Noelle Stevenson is an American cartoonist and animation producer. She is known for the fantasy comic Nimona and the comics series Lumberjanes, and has won an Eisner Award for both of them. She is also the creator, showrunner and executive producer of the animated television series She-Ra and the Princesses of Power.

Rebecca Rea Sugar is an American animator, director, screenwriter, producer, and singer/songwriter. She is the creator of the Cartoon Network series Steven Universe, making her the first woman to independently create a series for the network. Until 2013, Sugar was a writer and storyboard artist on the animated television series Adventure Time. Her work on the two series has earned her six Primetime Emmy Award nominations. Sugar is a bisexual non-binary woman, using she/her and they/them pronouns, which has encouraged them to stress the importance of LGBT representation in art, especially in children's entertainment.

Mattilda Bernstein Sycamore is an American author and activist.

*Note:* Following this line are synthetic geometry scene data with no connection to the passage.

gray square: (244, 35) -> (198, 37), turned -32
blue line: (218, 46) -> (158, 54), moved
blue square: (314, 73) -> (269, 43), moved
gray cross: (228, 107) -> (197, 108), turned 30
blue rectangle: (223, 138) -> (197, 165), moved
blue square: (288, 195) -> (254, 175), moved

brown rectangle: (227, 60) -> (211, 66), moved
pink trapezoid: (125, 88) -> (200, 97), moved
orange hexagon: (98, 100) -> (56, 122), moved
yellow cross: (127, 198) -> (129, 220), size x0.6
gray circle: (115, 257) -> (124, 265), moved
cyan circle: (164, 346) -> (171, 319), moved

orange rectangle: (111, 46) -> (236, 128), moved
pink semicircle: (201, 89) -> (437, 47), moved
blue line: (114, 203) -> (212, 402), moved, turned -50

She is the author of two memoirs and three novels, and the editor of five nonfiction anthologies.

Kae Tempest is an English spoken word performer, poet, recording artist, novelist and playwright. At the age of 16, they were accepted into the exclusive BRIT School for Performing Arts and Technology in Croydon. In 2013, they won the Ted Hughes Award for their work Brand New Ancients. They were named a Next Generation Poet by the Poetry Book Society, a once-a-decade accolade. Their albums Everybody Down and Let Them Eat Chaos have been nominated for the Mercury Music Prize. The latter's accompanying poetry book was nominated for the Costa Book of the Year in the Poetry Category. Their debut novel The Bricks That Built the Houses was a Sunday Times bestseller and won the 2017 Books Are My Bag Readers Award for Breakthrough Author. They were nominated as Best Female Solo Performer at the 2018 Brit Awards.

Jacob Tobia is an American LGBT rights activist, writer, producer, television host and actor. In 2019, they published their memoir titled Sissy: A Coming-of-Gender Story. They are also the voice of the character Double Trouble in DreamWorks' animated series She-Ra and the Princesses of Power. Tobia has been recognized in Forbes 30 Under 30 and the Out100.

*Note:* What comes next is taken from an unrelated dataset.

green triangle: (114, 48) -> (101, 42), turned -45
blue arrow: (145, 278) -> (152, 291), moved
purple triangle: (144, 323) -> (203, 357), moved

Alok Vaid-Menon is an Indian-American writer, performance artist, and media personality who performs under the moniker ALOK. Alok is gender non-conforming and transfeminine and uses singular they pronouns.

Yuu Watase is a Japanese shōjo manga artist. Watase received the Shogakukan Manga Award for shōjo for Ceres, Celestial Legend in 1997. Watase debuted at the age of eighteen with the short story "Pajama de Ojama", and has since created more than 80 compiled volumes of short stories and continuing series. In October 2008, Watase began their first shōnen serialization, Arata: The Legend in Weekly Shōnen Sunday.

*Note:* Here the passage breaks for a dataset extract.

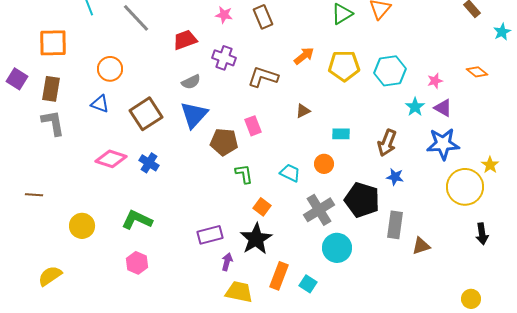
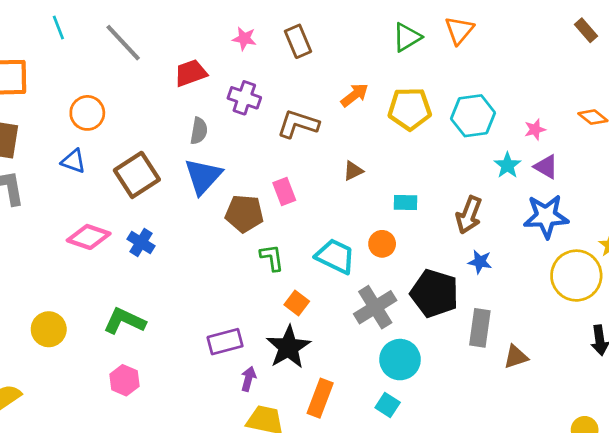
gray semicircle: (191, 82) -> (199, 131), turned -54
cyan trapezoid: (290, 173) -> (335, 256), size x1.4
cyan square: (308, 284) -> (388, 405), moved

Alex White is an American author of science fiction.

Katherine Magdalene Rose is a transgender author and social activist from San Francisco. She is formerly a member of the Episcopal religious community known as the Brotherhood of Saint Gregory before coming out publicly as transgender in 2016. Rose is the author of In Love and Service Bound: The First Forty Years of the Brotherhood of Saint Gregory; The Skillfulness of Shepherds: Gregorian Reflections on the Spiritual Life and co-author of Equipping the Saints – two volumes currently used in the Brotherhood's formation program; and For the Balance of My Natural Life – a reflection on Life Vows in the Gregorian Way. She is also the subject of the award-winning documentary "Changing Habits" by Sara Needham, and has appeared in the nationally released via media series produced by Every Voice Network, an advocacy organization in the Episcopal Church for progressive causes.

Reuben Zellman is an American teacher, author, rabbi, and musician. He became the first openly transgender person accepted to the Reform Jewish seminary Hebrew Union College-Jewish Institute of Religion in 2003.

Nevo Zisin is a non-binary Australian writer and transgender rights activist.